══ Input material ══

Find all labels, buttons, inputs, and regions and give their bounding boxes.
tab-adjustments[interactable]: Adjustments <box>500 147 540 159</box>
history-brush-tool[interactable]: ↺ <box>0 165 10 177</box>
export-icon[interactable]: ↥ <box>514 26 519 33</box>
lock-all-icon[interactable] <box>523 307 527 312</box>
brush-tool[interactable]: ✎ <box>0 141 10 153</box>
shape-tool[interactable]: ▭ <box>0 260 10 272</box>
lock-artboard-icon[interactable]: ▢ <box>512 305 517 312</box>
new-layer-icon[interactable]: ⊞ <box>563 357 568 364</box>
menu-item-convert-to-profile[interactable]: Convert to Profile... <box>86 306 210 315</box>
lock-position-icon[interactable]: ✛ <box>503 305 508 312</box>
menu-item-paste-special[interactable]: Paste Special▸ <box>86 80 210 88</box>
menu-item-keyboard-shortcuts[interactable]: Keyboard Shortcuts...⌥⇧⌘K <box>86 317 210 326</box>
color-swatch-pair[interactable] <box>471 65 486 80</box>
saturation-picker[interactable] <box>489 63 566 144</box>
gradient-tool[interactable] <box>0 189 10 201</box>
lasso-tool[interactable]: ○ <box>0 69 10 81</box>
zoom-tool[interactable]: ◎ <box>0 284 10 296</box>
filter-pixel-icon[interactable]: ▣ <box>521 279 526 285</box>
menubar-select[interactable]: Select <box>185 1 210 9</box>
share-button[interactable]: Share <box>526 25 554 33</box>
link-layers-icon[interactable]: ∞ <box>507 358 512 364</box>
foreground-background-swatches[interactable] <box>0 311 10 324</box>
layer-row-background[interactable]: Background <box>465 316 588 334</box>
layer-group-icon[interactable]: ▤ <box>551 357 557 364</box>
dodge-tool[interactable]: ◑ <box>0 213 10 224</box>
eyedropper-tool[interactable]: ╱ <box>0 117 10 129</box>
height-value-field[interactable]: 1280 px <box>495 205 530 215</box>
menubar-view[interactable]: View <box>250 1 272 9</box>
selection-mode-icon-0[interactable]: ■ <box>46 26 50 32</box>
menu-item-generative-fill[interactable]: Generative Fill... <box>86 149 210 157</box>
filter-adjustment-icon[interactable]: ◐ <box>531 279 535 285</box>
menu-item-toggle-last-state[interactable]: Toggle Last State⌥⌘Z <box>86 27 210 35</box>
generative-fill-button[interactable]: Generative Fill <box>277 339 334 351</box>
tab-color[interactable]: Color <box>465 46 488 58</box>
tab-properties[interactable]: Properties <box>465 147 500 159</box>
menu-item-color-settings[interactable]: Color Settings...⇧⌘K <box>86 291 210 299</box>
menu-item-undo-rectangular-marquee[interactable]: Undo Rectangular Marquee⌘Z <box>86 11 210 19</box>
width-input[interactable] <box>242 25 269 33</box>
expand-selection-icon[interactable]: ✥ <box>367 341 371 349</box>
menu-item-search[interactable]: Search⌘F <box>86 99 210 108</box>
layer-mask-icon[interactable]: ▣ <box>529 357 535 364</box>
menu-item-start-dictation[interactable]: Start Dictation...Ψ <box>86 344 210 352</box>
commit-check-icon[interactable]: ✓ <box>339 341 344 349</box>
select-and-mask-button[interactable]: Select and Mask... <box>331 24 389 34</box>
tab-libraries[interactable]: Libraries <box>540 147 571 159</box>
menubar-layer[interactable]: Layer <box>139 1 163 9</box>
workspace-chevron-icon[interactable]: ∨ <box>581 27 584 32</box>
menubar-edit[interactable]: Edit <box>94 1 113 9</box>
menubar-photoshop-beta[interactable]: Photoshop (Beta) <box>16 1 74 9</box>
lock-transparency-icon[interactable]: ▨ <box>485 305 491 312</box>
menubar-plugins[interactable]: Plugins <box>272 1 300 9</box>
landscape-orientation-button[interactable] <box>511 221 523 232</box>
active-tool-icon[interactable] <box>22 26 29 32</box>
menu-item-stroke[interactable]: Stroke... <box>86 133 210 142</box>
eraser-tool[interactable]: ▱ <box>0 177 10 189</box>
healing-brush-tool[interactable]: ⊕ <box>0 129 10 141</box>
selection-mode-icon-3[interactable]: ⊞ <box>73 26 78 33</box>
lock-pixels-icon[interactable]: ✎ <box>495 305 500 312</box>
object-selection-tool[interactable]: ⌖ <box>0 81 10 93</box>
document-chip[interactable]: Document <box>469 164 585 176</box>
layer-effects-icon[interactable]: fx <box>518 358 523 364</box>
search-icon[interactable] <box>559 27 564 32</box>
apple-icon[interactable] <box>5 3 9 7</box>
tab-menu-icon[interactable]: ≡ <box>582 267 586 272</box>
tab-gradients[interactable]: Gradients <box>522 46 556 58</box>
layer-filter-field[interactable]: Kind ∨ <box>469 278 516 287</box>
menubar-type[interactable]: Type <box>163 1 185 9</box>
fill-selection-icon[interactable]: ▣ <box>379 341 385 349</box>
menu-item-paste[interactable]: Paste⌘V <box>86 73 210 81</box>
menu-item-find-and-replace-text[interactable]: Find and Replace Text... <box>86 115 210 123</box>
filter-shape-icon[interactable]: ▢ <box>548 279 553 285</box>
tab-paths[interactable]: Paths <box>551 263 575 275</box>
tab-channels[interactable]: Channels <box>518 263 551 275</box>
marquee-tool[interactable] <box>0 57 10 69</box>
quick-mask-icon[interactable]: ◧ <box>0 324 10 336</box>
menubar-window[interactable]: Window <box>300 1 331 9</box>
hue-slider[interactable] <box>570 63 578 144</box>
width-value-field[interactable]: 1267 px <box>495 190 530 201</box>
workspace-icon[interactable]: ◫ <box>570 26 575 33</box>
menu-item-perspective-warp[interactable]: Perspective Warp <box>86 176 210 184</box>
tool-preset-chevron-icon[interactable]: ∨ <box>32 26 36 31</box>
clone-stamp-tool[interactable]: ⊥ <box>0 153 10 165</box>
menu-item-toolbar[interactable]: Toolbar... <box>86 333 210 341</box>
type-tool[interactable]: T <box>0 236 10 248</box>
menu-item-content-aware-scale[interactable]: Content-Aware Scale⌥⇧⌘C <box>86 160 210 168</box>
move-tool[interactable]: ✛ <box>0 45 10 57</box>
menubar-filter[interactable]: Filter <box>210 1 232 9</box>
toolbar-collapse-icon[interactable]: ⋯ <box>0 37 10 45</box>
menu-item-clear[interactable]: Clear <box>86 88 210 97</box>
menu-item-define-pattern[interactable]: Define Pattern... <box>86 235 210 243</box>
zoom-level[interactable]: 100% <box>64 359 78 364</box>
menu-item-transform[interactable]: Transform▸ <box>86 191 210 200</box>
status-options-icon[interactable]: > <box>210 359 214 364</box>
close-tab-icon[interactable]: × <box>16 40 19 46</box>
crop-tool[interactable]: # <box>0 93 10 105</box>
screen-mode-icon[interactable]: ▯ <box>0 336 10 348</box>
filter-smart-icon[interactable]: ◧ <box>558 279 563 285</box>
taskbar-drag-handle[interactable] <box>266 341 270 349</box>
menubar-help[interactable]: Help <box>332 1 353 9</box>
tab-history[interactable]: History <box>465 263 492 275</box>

═══

### What is required
Go through the listing above and reproduce all of it exactly.

### Exercise result
Find all labels, buttons, inputs, and regions and give their bounding boxes.
tab-adjustments[interactable]: Adjustments <box>500 147 540 159</box>
history-brush-tool[interactable]: ↺ <box>0 165 10 177</box>
export-icon[interactable]: ↥ <box>514 26 519 33</box>
lock-all-icon[interactable] <box>523 307 527 312</box>
brush-tool[interactable]: ✎ <box>0 141 10 153</box>
shape-tool[interactable]: ▭ <box>0 260 10 272</box>
lock-artboard-icon[interactable]: ▢ <box>512 305 517 312</box>
new-layer-icon[interactable]: ⊞ <box>563 357 568 364</box>
menu-item-convert-to-profile[interactable]: Convert to Profile... <box>86 306 210 315</box>
lock-position-icon[interactable]: ✛ <box>503 305 508 312</box>
menu-item-paste-special[interactable]: Paste Special▸ <box>86 80 210 88</box>
menu-item-keyboard-shortcuts[interactable]: Keyboard Shortcuts...⌥⇧⌘K <box>86 317 210 326</box>
color-swatch-pair[interactable] <box>471 65 486 80</box>
saturation-picker[interactable] <box>489 63 566 144</box>
gradient-tool[interactable] <box>0 189 10 201</box>
lasso-tool[interactable]: ○ <box>0 69 10 81</box>
zoom-tool[interactable]: ◎ <box>0 284 10 296</box>
filter-pixel-icon[interactable]: ▣ <box>521 279 526 285</box>
menubar-select[interactable]: Select <box>185 1 210 9</box>
share-button[interactable]: Share <box>526 25 554 33</box>
link-layers-icon[interactable]: ∞ <box>507 358 512 364</box>
foreground-background-swatches[interactable] <box>0 311 10 324</box>
layer-row-background[interactable]: Background <box>465 316 588 334</box>
layer-group-icon[interactable]: ▤ <box>551 357 557 364</box>
dodge-tool[interactable]: ◑ <box>0 213 10 224</box>
eyedropper-tool[interactable]: ╱ <box>0 117 10 129</box>
height-value-field[interactable]: 1280 px <box>495 205 530 215</box>
menubar-view[interactable]: View <box>250 1 272 9</box>
selection-mode-icon-0[interactable]: ■ <box>46 26 50 32</box>
menu-item-generative-fill[interactable]: Generative Fill... <box>86 149 210 157</box>
filter-adjustment-icon[interactable]: ◐ <box>531 279 535 285</box>
menu-item-toggle-last-state[interactable]: Toggle Last State⌥⌘Z <box>86 27 210 35</box>
generative-fill-button[interactable]: Generative Fill <box>277 339 334 351</box>
tab-color[interactable]: Color <box>465 46 488 58</box>
tab-properties[interactable]: Properties <box>465 147 500 159</box>
menu-item-color-settings[interactable]: Color Settings...⇧⌘K <box>86 291 210 299</box>
menu-item-undo-rectangular-marquee[interactable]: Undo Rectangular Marquee⌘Z <box>86 11 210 19</box>
width-input[interactable] <box>242 25 269 33</box>
expand-selection-icon[interactable]: ✥ <box>367 341 371 349</box>
menu-item-search[interactable]: Search⌘F <box>86 99 210 108</box>
layer-mask-icon[interactable]: ▣ <box>529 357 535 364</box>
menu-item-start-dictation[interactable]: Start Dictation...Ψ <box>86 344 210 352</box>
commit-check-icon[interactable]: ✓ <box>339 341 344 349</box>
select-and-mask-button[interactable]: Select and Mask... <box>331 24 389 34</box>
tab-libraries[interactable]: Libraries <box>540 147 571 159</box>
menubar-layer[interactable]: Layer <box>139 1 163 9</box>
workspace-chevron-icon[interactable]: ∨ <box>581 27 584 32</box>
menubar-edit[interactable]: Edit <box>94 1 113 9</box>
menubar-photoshop-beta[interactable]: Photoshop (Beta) <box>16 1 74 9</box>
lock-transparency-icon[interactable]: ▨ <box>485 305 491 312</box>
menubar-plugins[interactable]: Plugins <box>272 1 300 9</box>
landscape-orientation-button[interactable] <box>511 221 523 232</box>
active-tool-icon[interactable] <box>22 26 29 32</box>
menu-item-stroke[interactable]: Stroke... <box>86 133 210 142</box>
eraser-tool[interactable]: ▱ <box>0 177 10 189</box>
healing-brush-tool[interactable]: ⊕ <box>0 129 10 141</box>
selection-mode-icon-3[interactable]: ⊞ <box>73 26 78 33</box>
lock-pixels-icon[interactable]: ✎ <box>495 305 500 312</box>
object-selection-tool[interactable]: ⌖ <box>0 81 10 93</box>
document-chip[interactable]: Document <box>469 164 585 176</box>
layer-effects-icon[interactable]: fx <box>518 358 523 364</box>
search-icon[interactable] <box>559 27 564 32</box>
apple-icon[interactable] <box>5 3 9 7</box>
tab-menu-icon[interactable]: ≡ <box>582 267 586 272</box>
tab-gradients[interactable]: Gradients <box>522 46 556 58</box>
layer-filter-field[interactable]: Kind ∨ <box>469 278 516 287</box>
menubar-type[interactable]: Type <box>163 1 185 9</box>
fill-selection-icon[interactable]: ▣ <box>379 341 385 349</box>
menu-item-paste[interactable]: Paste⌘V <box>86 73 210 81</box>
menu-item-find-and-replace-text[interactable]: Find and Replace Text... <box>86 115 210 123</box>
filter-shape-icon[interactable]: ▢ <box>548 279 553 285</box>
tab-paths[interactable]: Paths <box>551 263 575 275</box>
tab-channels[interactable]: Channels <box>518 263 551 275</box>
marquee-tool[interactable] <box>0 57 10 69</box>
quick-mask-icon[interactable]: ◧ <box>0 324 10 336</box>
menubar-window[interactable]: Window <box>300 1 331 9</box>
hue-slider[interactable] <box>570 63 578 144</box>
width-value-field[interactable]: 1267 px <box>495 190 530 201</box>
workspace-icon[interactable]: ◫ <box>570 26 575 33</box>
menu-item-perspective-warp[interactable]: Perspective Warp <box>86 176 210 184</box>
tool-preset-chevron-icon[interactable]: ∨ <box>32 26 36 31</box>
clone-stamp-tool[interactable]: ⊥ <box>0 153 10 165</box>
menu-item-toolbar[interactable]: Toolbar... <box>86 333 210 341</box>
type-tool[interactable]: T <box>0 236 10 248</box>
menu-item-content-aware-scale[interactable]: Content-Aware Scale⌥⇧⌘C <box>86 160 210 168</box>
move-tool[interactable]: ✛ <box>0 45 10 57</box>
menubar-filter[interactable]: Filter <box>210 1 232 9</box>
toolbar-collapse-icon[interactable]: ⋯ <box>0 37 10 45</box>
menu-item-clear[interactable]: Clear <box>86 88 210 97</box>
menu-item-define-pattern[interactable]: Define Pattern... <box>86 235 210 243</box>
zoom-level[interactable]: 100% <box>64 359 78 364</box>
menu-item-transform[interactable]: Transform▸ <box>86 191 210 200</box>
status-options-icon[interactable]: > <box>210 359 214 364</box>
close-tab-icon[interactable]: × <box>16 40 19 46</box>
crop-tool[interactable]: # <box>0 93 10 105</box>
screen-mode-icon[interactable]: ▯ <box>0 336 10 348</box>
filter-smart-icon[interactable]: ◧ <box>558 279 563 285</box>
taskbar-drag-handle[interactable] <box>266 341 270 349</box>
menubar-help[interactable]: Help <box>332 1 353 9</box>
tab-history[interactable]: History <box>465 263 492 275</box>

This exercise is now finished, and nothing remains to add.